Sisipublik.com – Wakil Menteri Pemuda dan Olahraga (Wamenpora) Taufik Hidayat menilai Champions Stage ISS 2026 memberikan perspektif berbeda tentang perjalanan klub dan atlet hingga mampu meraih gelar juara. Forum tersebut mempertemukan pengelola klub dan atlet untuk berbagi pengalaman dalam Indonesia Sports Summit (ISS) di Jakarta International Convention Center (JICC), Jakarta, Minggu (13/9).
Taufik yang mewakili Menteri Pemuda dan Olahraga Erick Thohir mengapresiasi sesi tersebut karena menghadirkan cerita dari balik kesuksesan sejumlah klub olahraga. Menurut dia, pencapaian prestasi tidak hanya bergantung pada kemampuan atlet, tetapi juga membutuhkan dukungan pelatih, staf, serta pengelolaan klub yang baik.
Champions Stage ISS 2026 Bahas Ekosistem di Balik Prestasi
Taufik mengatakan Champions Stage ISS 2026 menarik karena para peserta membahas berbagai faktor yang ikut menentukan keberhasilan sebuah klub. Pembahasan mencakup manajemen hingga pembiayaan yang setiap klub jalankan dengan pendekatan berbeda.
“Kita tahu seorang juara tidak bisa hanya ditentukan oleh atletnya, tetapi di sini dibutuhkan manajemen yang baik, staf dan pelatih yang sangat baik juga,” ujar Taufik.

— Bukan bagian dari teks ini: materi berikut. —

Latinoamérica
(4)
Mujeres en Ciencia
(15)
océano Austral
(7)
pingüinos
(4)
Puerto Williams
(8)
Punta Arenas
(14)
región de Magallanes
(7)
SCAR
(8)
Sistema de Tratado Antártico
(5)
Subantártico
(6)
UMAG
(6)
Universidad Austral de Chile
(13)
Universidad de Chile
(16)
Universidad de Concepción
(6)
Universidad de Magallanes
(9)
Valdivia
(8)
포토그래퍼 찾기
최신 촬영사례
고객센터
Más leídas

Forum tersebut menghadirkan sejumlah pimpinan klub dan atlet berprestasi. Perwakilan klub yang hadir antara lain Ossy Dermawan dari Jakarta Lavani, Leo Gautama dari Bogor Hornbills, Rudi Ariffianto dari Pertamina Enduro, Adhitia Putra Herawan dari PT Persib Bandung Bermartabat, serta Candra Wahyudi dari Persebaya Surabaya.

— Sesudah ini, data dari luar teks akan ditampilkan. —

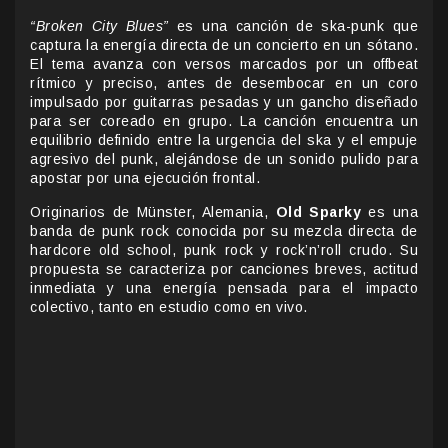
“Broken City Blues”
es una canción de ska-punk que
captura la energía directa de un concierto en un sótano.
El tema avanza con versos marcados por un offbeat
rítmico y preciso, antes de desembocar en un coro
impulsado por guitarras pesadas y un gancho diseñado
para ser coreado en grupo. La canción encuentra un
equilibrio definido entre la urgencia del ska y el empuje
agresivo del punk, alejándose de un sonido pulido para
apostar por una ejecución frontal.
Originarios de Münster, Alemania,
Old Sparky
es una
banda de punk rock conocida por su mezcla directa de
hardcore old school, punk rock y rock’n’roll crudo. Su
propuesta se caracteriza por canciones breves, actitud
inmediata y una energía pensada para el impacto
colectivo, tanto en estudio como en vivo.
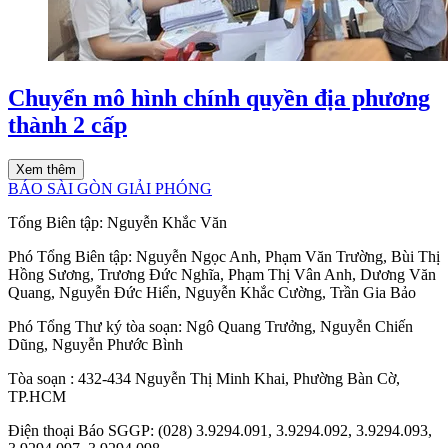
Chuyển mô hình chính quyền địa phương
thành 2 cấp
Xem thêm
BÁO SÀI GÒN GIẢI PHÓNG
Tổng Biên tập:
Nguyễn Khắc Văn
Phó Tổng Biên tập:
Nguyễn Ngọc Anh
,
Phạm Văn Trường
,
Bùi Thị
Hồng Sương
,
Trương Đức Nghĩa
,
Phạm Thị Vân Anh
,
Dương Văn
Quang
,
Nguyễn Đức Hiển
,
Nguyễn Khắc Cường
,
Trần Gia Bảo
Phó Tổng Thư ký tòa soạn:
Ngô Quang Trưởng
,
Nguyễn Chiến
Dũng
,
Nguyễn Phước Bình
Tòa soạn
: 432-434 Nguyễn Thị Minh Khai, Phường Bàn Cờ,
TP.HCM
Điện thoại Báo SGGP
: (028) 3.9294.091, 3.9294.092, 3.9294.093,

Sementara itu, perwakilan atlet yang hadir meliputi Boy Arnez Arabi dari Jakarta Lavani, Daniel Wenas dari Bogor Hornbills, dan Tisya Amallya dari Pertamina Enduro.

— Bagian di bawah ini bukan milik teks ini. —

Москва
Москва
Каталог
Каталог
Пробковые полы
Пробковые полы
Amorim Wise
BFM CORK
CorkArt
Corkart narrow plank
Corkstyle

Cerita Klub Mendekatkan Atlet dengan Penggemar
Direktur Utama Lembaga Pengelola Usaha Keolahragaan (LPUK)/INA Sports Muhammad Gustri Oktaviandi menjelaskan bahwa penyelenggara merancang Champions Stage sebagai ruang yang mempertemukan klub juara dengan penggemar secara lebih dekat.
Menurut Gustri, penggemar selama ini lebih banyak mengenal klub melalui pertandingan dan layar kaca. Karena itu, forum tersebut membuka kesempatan bagi penggemar untuk memahami perjalanan klub sejak persiapan musim hingga mencapai gelar juara.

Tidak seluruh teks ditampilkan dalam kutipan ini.